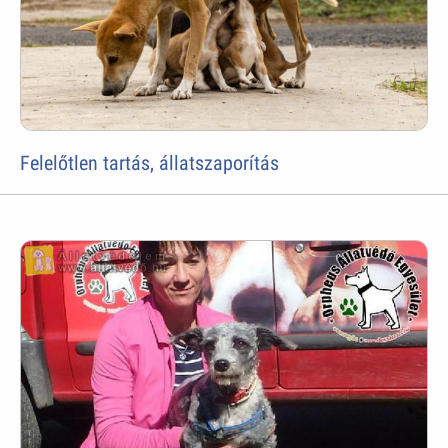
Felelőtlen tartás, állatszaporítás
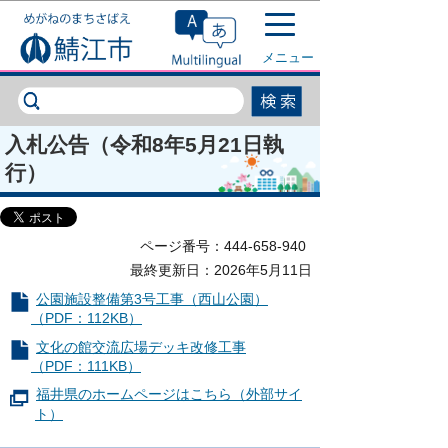
このページの本文へ移動
メニュー
入札公告（令和8年5月21日執
行）
ページ番号：444-658-940
最終更新日：2026年5月11日
公園施設整備第3号工事（西山公園）
（PDF：112KB）
文化の館交流広場デッキ改修工事
（PDF：111KB）
福井県のホームページはこちら（外部サイ
ト）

**TASK GOAL**
Please output every line of the listing as it stands, and omit its images.

**SOLUTION TO THIS TASK**
Felelőtlen tartás, állatszaporítás
このページの本文へ移動
メニュー
入札公告（令和8年5月21日執
行）
ページ番号：444-658-940
最終更新日：2026年5月11日
公園施設整備第3号工事（西山公園）
（PDF：112KB）
文化の館交流広場デッキ改修工事
（PDF：111KB）
福井県のホームページはこちら（外部サイ
ト）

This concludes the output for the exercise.